(Beginning of DATA FOR THIS TASK)

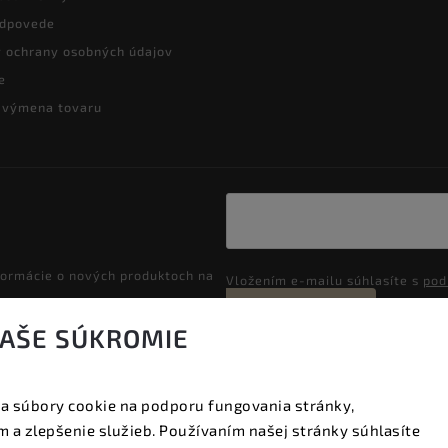
odpovede
 ochrany osobných údajov
e
a výmena tovaru
formácie o nových produktoch na
Vložením e-mailu súhlasíte s
pod
Prihlásiť sa
VAŠE SÚKROMIE
a súbory cookie na podporu fungovania stránky,
Copyright 2026
Vyzeraj dobre
. Všetky práva vyhradené.
 a zlepšenie služieb. Používaním našej stránky súhlasíte
Upraviť nastavenie cookies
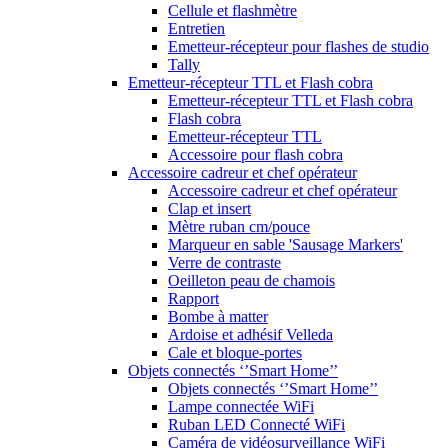
Cellule et flashmètre
Entretien
Emetteur-récepteur pour flashes de studio
Tally
Emetteur-récepteur TTL et Flash cobra
Emetteur-récepteur TTL et Flash cobra
Flash cobra
Emetteur-récepteur TTL
Accessoire pour flash cobra
Accessoire cadreur et chef opérateur
Accessoire cadreur et chef opérateur
Clap et insert
Mètre ruban cm/pouce
Marqueur en sable 'Sausage Markers'
Verre de contraste
Oeilleton peau de chamois
Rapport
Bombe à matter
Ardoise et adhésif Velleda
Cale et bloque-portes
Objets connectés ‘’Smart Home’’
Objets connectés ‘’Smart Home’’
Lampe connectée WiFi
Ruban LED Connecté WiFi
Caméra de vidéosurveillance WiFi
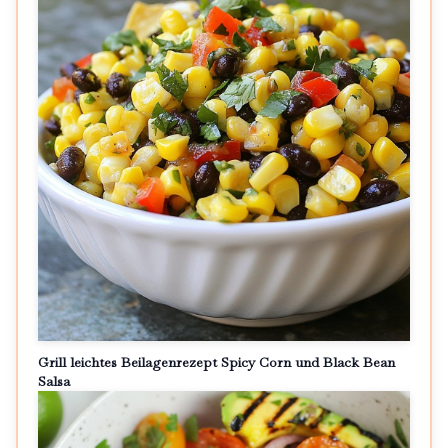
Grill leichtes Beilagenrezept Spicy Corn und Black Bean
Salsa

(End of DATA FOR THIS TASK)

* _WHAT TO WORK ON_: Print the complete listing exactly as it stands, without its pictures.

* _SOLVED EXERCISE_:
odpovede
 ochrany osobných údajov
e
a výmena tovaru
formácie o nových produktoch na
Vložením e-mailu súhlasíte s
pod
Prihlásiť sa
VAŠE SÚKROMIE
a súbory cookie na podporu fungovania stránky,
Copyright 2026
Vyzeraj dobre
. Všetky práva vyhradené.
 a zlepšenie služieb. Používaním našej stránky súhlasíte
Upraviť nastavenie cookies
Cellule et flashmètre
Entretien
Emetteur-récepteur pour flashes de studio
Tally
Emetteur-récepteur TTL et Flash cobra
Emetteur-récepteur TTL et Flash cobra
Flash cobra
Emetteur-récepteur TTL
Accessoire pour flash cobra
Accessoire cadreur et chef opérateur
Accessoire cadreur et chef opérateur
Clap et insert
Mètre ruban cm/pouce
Marqueur en sable 'Sausage Markers'
Verre de contraste
Oeilleton peau de chamois
Rapport
Bombe à matter
Ardoise et adhésif Velleda
Cale et bloque-portes
Objets connectés ‘’Smart Home’’
Objets connectés ‘’Smart Home’’
Lampe connectée WiFi
Ruban LED Connecté WiFi
Caméra de vidéosurveillance WiFi
Grill leichtes Beilagenrezept Spicy Corn und Black Bean
Salsa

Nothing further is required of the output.